Phased array antennae may be classified as either being an active array
antenna or a passive array antenna. Passive arrays typically do not
provide selectable weighting since the weighting of the aperture is
established by the mechanical dimensions and the characteristics of the
manifolds upon manufacture. Typically, the manifold of a passive array
routes the appropriate microwave power to the individual phase shifters
and radiators with very little loss. Routing the correct power at the
appropriate phase to the radiator determines the aperture weighting.
Active arrays are being proposed with selectable weighting of the
apertures, but in a manner which results in very significant performance
penalties. For example, most or all of the elements are sized to generate
the same RF power via local dedicated power amplifiers. Although this
arrangement is efficient and cost effective with respect to the
manufacture of the amplifiers, it is most advantageous for arrays where
the apertures are uniformly illuminated or arrays with uniform
illumination in the center of the array and less power around the
periphery, such as trapezoidal or step tapers, for example. Conventional
active antenna arrays that utilize low sidelobe weighting, such as 45 dB
Taylor weight, results in significant performance degradation because much
of the power is attenuated or lost, rather than being redistributed, as is
the case of the passive antenna array. For example, attenuating from a
uniform weighting to a heavy Taylor weighting results in a 6 dB power loss
in addition to the inevitable taper loss of about 1.5 dB. The six dB power
loss represents a significant degradation in radar range performance and
is a serious shortcoming of the active array concept.
SUMMARY OF THE INVENTION
One of the objects of the present invention is to provide architecture for
a phased array antenna and its associated solid state microwave power
source, which permits aperture weighting and beam shape to be varied in
response to the immediate needs of the system in which the antenna is
utilized.
Another object of the present invention is to provide a phased array
antenna architecture having the ability to select, control, or program
aperture illumination or taper, with arbitrary amplitude and phase
functions, without incurring significant power loss.
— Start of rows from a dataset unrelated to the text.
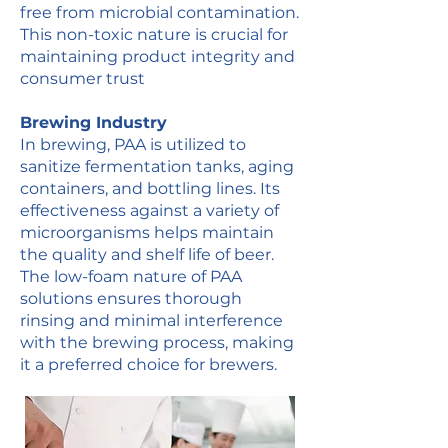
free from microbial contamination.
This non-toxic nature is crucial for
maintaining product integrity and
consumer trust​
Brewing Industry
In brewing, PAA is utilized to
sanitize fermentation tanks, aging
containers, and bottling lines. Its
effectiveness against a variety of
microorganisms helps maintain
the quality and shelf life of
beer
.
The low-foam nature of PAA
solutions ensures thorough
rinsing and minimal interference
with the brewing process, making
it a preferred choice for brewers​.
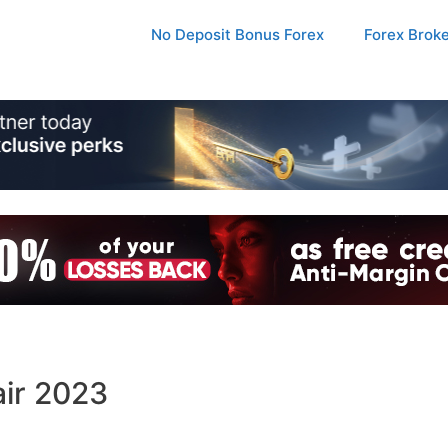
No Deposit Bonus Forex
Forex Brok
air 2023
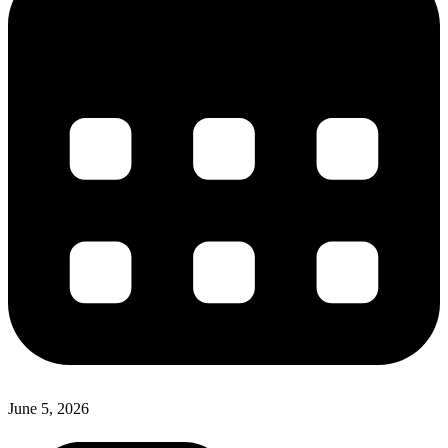
June 5, 2026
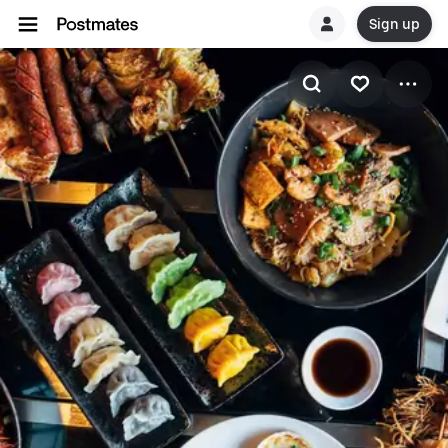
Sign up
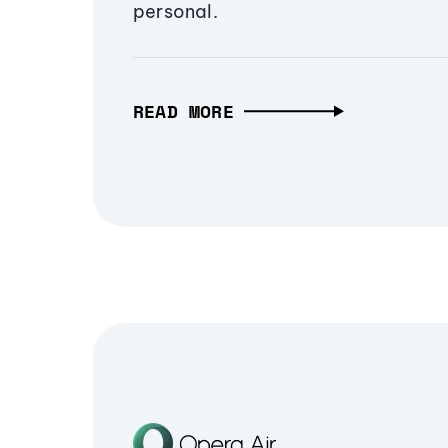
personal.
READ MORE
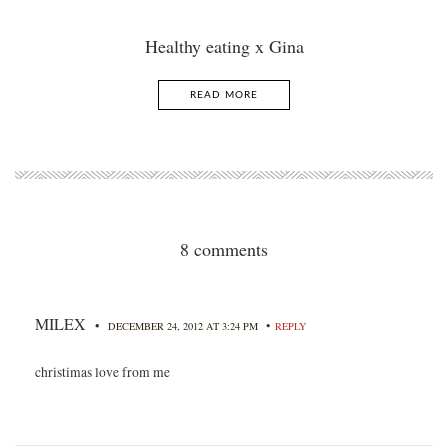
Healthy eating x Gina
READ MORE
8 comments
MILEX
•
•
DECEMBER 24, 2012 AT 3:24 PM
REPLY
christimas love from me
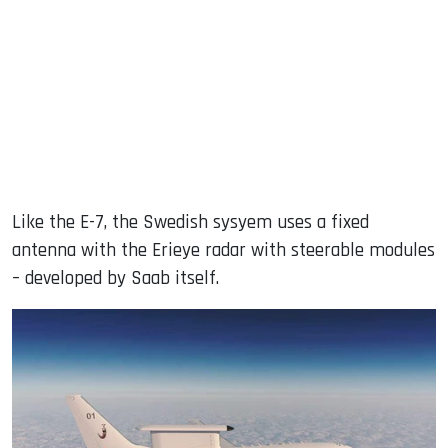
Like the E-7, the Swedish sysyem uses a fixed
antenna with the Erieye radar with steerable modules
– developed by Saab itself.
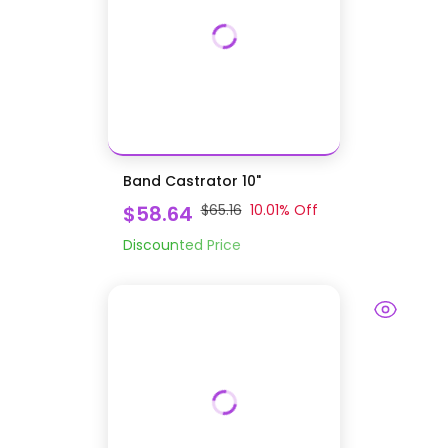
Band Castrator 10"
$58.64
$65.16
10.01
% Off
Discounted Price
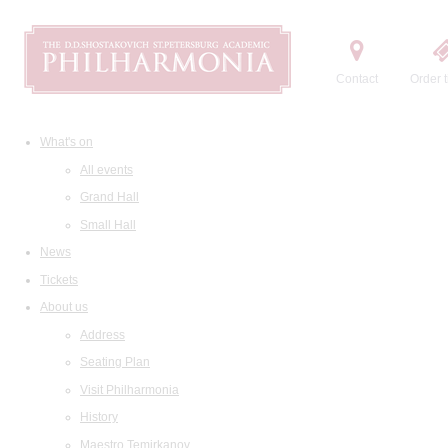
Contact
Order t
What's on
All events
Grand Hall
Small Hall
News
Tickets
About us
Address
Seating Plan
Visit Philharmonia
History
Maestro Temirkanov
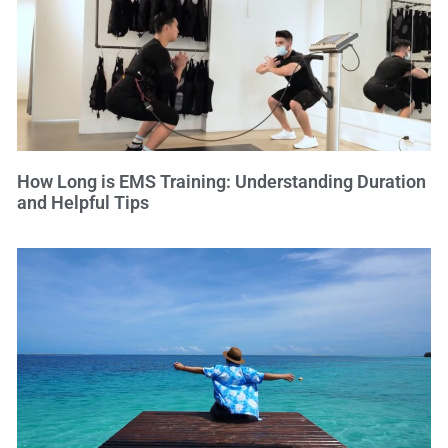
How Long is EMS Training: Understanding Duration
and Helpful Tips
A further object of the present invention is to provide a phased array
antenna architecture having the ability to pattern null steering which
requires both amplitude and phase control.
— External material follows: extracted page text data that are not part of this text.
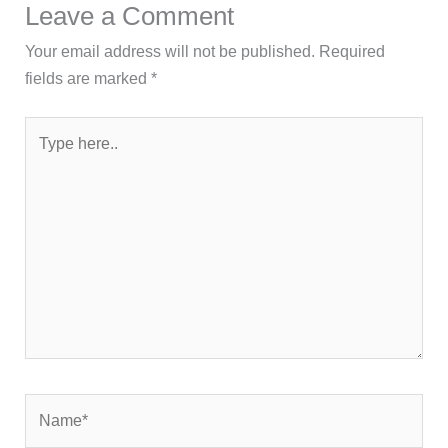
Leave a Comment
Your email address will not be published.
Required
fields are marked
*
Type
here..
Name*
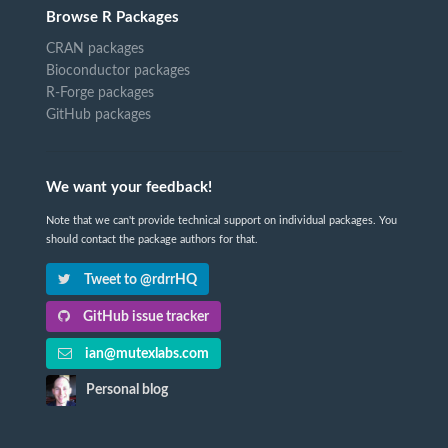
Browse R Packages
CRAN packages
Bioconductor packages
R-Forge packages
GitHub packages
We want your feedback!
Note that we can't provide technical support on individual packages. You
should contact the package authors for that.
Tweet to @rdrrHQ
GitHub issue tracker
ian@mutexlabs.com
Personal blog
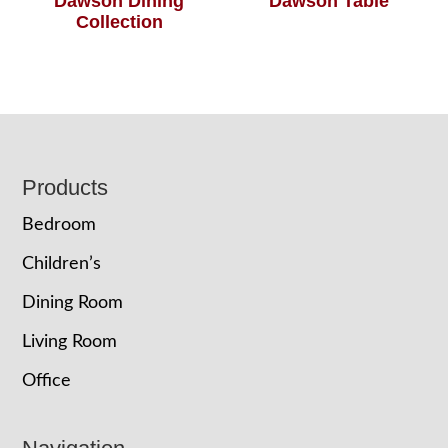
Dawson Dining
Dawson Table
Collection
Footer
Products
Bedroom
Children’s
Dining Room
Living Room
Office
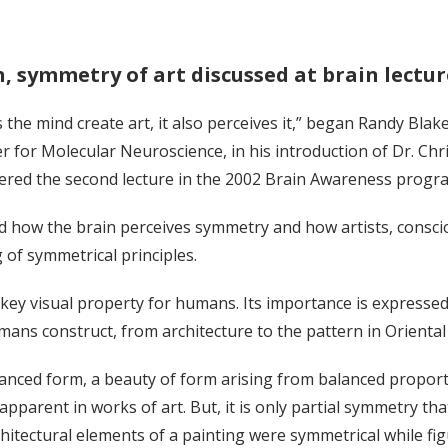
, symmetry of art discussed at brain lectur
 the mind create art, it also perceives it,” began Randy Blak
er for Molecular Neuroscience, in his introduction of Dr. Chri
ivered the second lecture in the 2002 Brain Awareness program
d how the brain perceives symmetry and how artists, conscio
of symmetrical principles.
key visual property for humans. Its importance is expressed i
ans construct, from architecture to the pattern in Oriental
anced form, a beauty of form arising from balanced proportio
pparent in works of art. But, it is only partial symmetry th
hitectural elements of a painting were symmetrical while fi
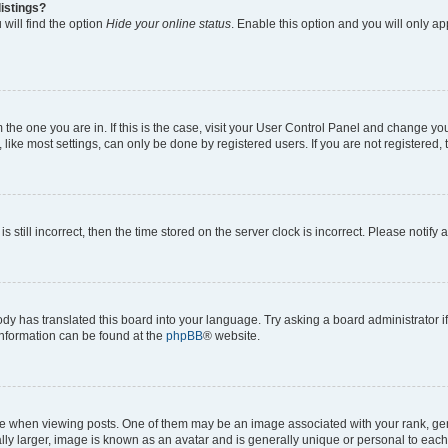
istings?
will find the option
Hide your online status
. Enable this option and you will only a
om the one you are in. If this is the case, visit your User Control Panel and change y
ike most settings, can only be done by registered users. If you are not registered, t
s still incorrect, then the time stored on the server clock is incorrect. Please notify 
ody has translated this board into your language. Try asking a board administrator i
 information can be found at the
phpBB
® website.
hen viewing posts. One of them may be an image associated with your rank, genera
ly larger, image is known as an avatar and is generally unique or personal to each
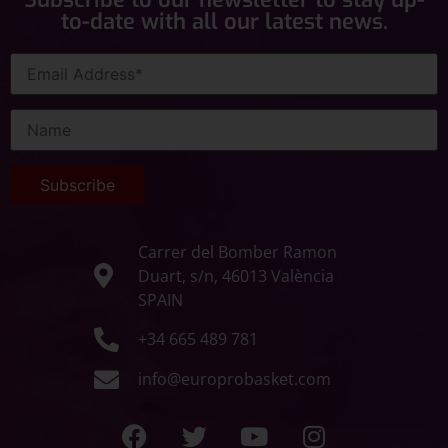
to-date with all our latest news.
Carrer del Bomber Ramon
Duart, s/n, 46013 València
SPAIN
+34 665 489 781
info@europrobasket.com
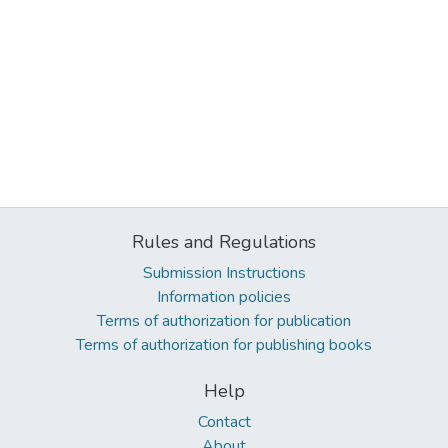
Rules and Regulations
Submission Instructions
Information policies
Terms of authorization for publication
Terms of authorization for publishing books
Help
Contact
About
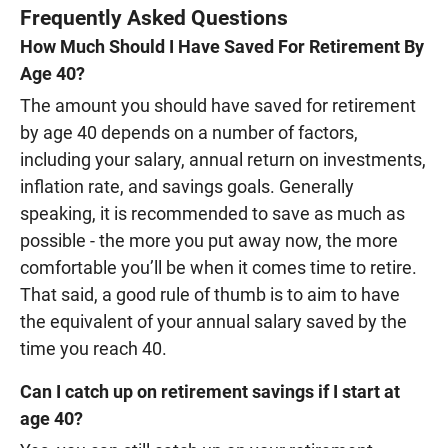
Frequently Asked Questions
How Much Should I Have Saved For Retirement By
Age 40?
The amount you should have saved for retirement
by age 40 depends on a number of factors,
including your salary, annual return on investments,
inflation rate, and savings goals. Generally
speaking, it is recommended to save as much as
possible - the more you put away now, the more
comfortable you’ll be when it comes time to retire.
That said, a good rule of thumb is to aim to have
the equivalent of your annual salary saved by the
time you reach 40.
Can I catch up on retirement savings if I start at
age 40?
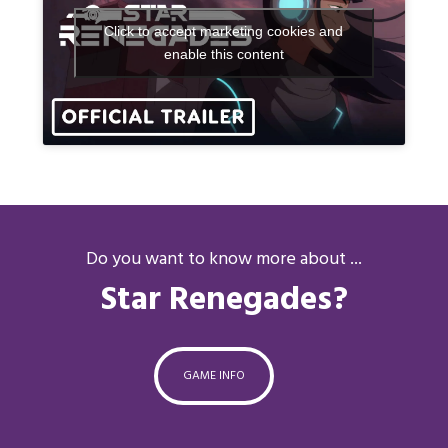
Click to accept marketing cookies and
enable this content
Do you want to know more about ...
Star Renegades?
GAME INFO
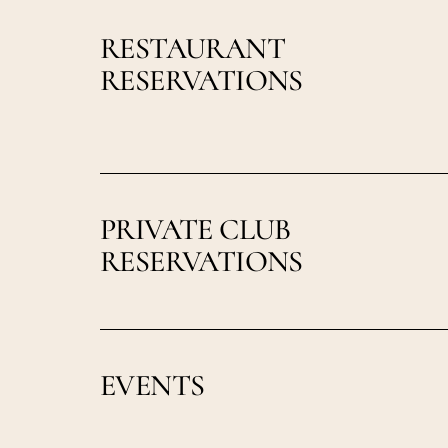
RESTAURANT
RESERVATIONS
PRIVATE CLUB
RESERVATIONS
EVENTS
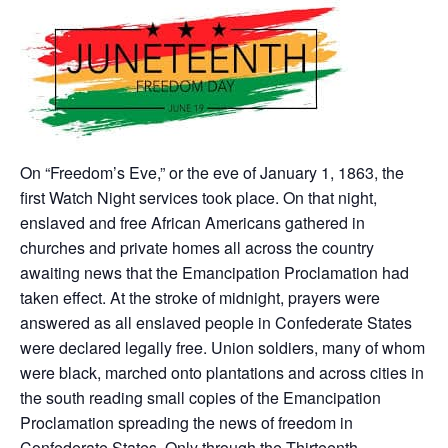
On “Freedom’s Eve,” or the eve of January 1, 1863, the
first Watch Night services took place. On that night,
enslaved and free African Americans gathered in
churches and private homes all across the country
awaiting news that the Emancipation Proclamation had
taken effect. At the stroke of midnight, prayers were
answered as all enslaved people in Confederate States
were declared legally free. Union soldiers, many of whom
were black, marched onto plantations and across cities in
the south reading small copies of the Emancipation
Proclamation spreading the news of freedom in
Confederate States. Only through the Thirteenth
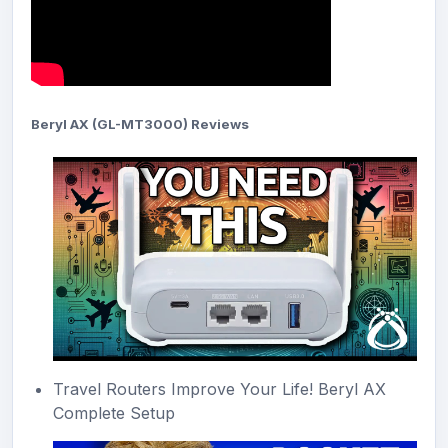
Beryl AX (GL-MT3000) Reviews
Travel Routers Improve Your Life! Beryl AX
Complete Setup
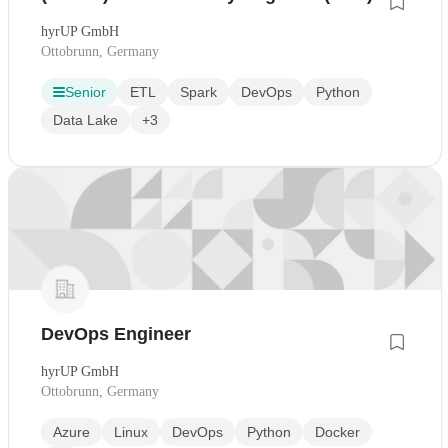
hyrUP GmbH
Ottobrunn, Germany
Senior
ETL
Spark
DevOps
Python
Data Lake
+3
DevOps Engineer
hyrUP GmbH
Ottobrunn, Germany
Azure
Linux
DevOps
Python
Docker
Additional objects and advantages of the invention will be set forth in
part in the description which follows, and in part will be obvious from
the description or may be learned by practice of the invention. The
objects and advantages of the invention may be realized and attained by
means of the instrumentalities and combinations particularly pointed out
in the appended claims.
To achieve the objects and in accordance with the purpose of the invention
as embodied and broadly described herein, the phased array antenna of the
present invention comprises a common microwave power source; a first
plurality of individual phase shifter elements, each having an input and
an output, the input of each phase shifter element being connected in
parallel to the common power source; a plurality of power amplifiers, each
having an input and output, the input of each power amplifier being
connected to the output of a respective one of the plurality of phase
shifter elements for adjusting the taper, power and phase of a signal
entering a plurality of power combiners; a plurality of equal split power
combiners each having a first and a second input and a first and a second
output, the plurality of power combiners being coupled to the plurality of
power amplifiers and to each other in a hierarchal corporate tree
configuration wherein each one of the first and second inputs of the
lowest hierarchy of power combiners is connected to a respective output of
the plurality of power amplifiers, each one of the first and second inputs
of each higher hierarchy of the power combiners being connected to the
first output of a respective power combiner of a lower hierarchy of the
plurality of power combiners; a plurality of subarrays, each connected to
the second output of the plurality of power combiners, a plurality of
antenna radiator elements for each subarray; and a second plurality of
phase shifter elements, each connected to a radiator element of a
respective subarray for controlling the phase of the signal entering the
individual radiator element to steer the beam, the first plurality of
phase shifter elements for controlling the phase of the signals entering
corresponding power combiners of the hierarchal corporate tree to adjust
the taper, power, and phase of the signals entering respective subarrays.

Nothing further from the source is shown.